=== EXERCISE DESCRIPTION ===
All of the listing must be given again exactly, except that the images are dropped.

---

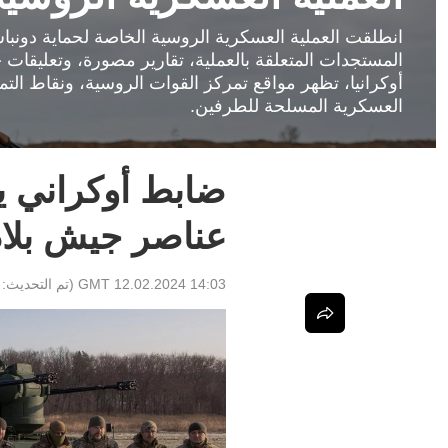
المستجدات المتعلقة بالعملية، تقارير مصورة، وتعليقات
أوكرانيا، تظهر مواقع تمركز القوات الروسية، ونقاط الت
العسكرية المسلحة للطرفين.
ضابط أوكراني 
عناصر جيش بلاد
14:03 GMT 12.02.2024
(تم التحديث:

---

=== RESPONSE TO THIS EXERCISE ===
المستجدات المتعلقة بالعملية، تقارير مصورة، وتعليقات
أوكرانيا، تظهر مواقع تمركز القوات الروسية، ونقاط الت
العسكرية المسلحة للطرفين.
ضابط أوكراني 
عناصر جيش بلاد
14:03 GMT 12.02.2024
(تم التحديث:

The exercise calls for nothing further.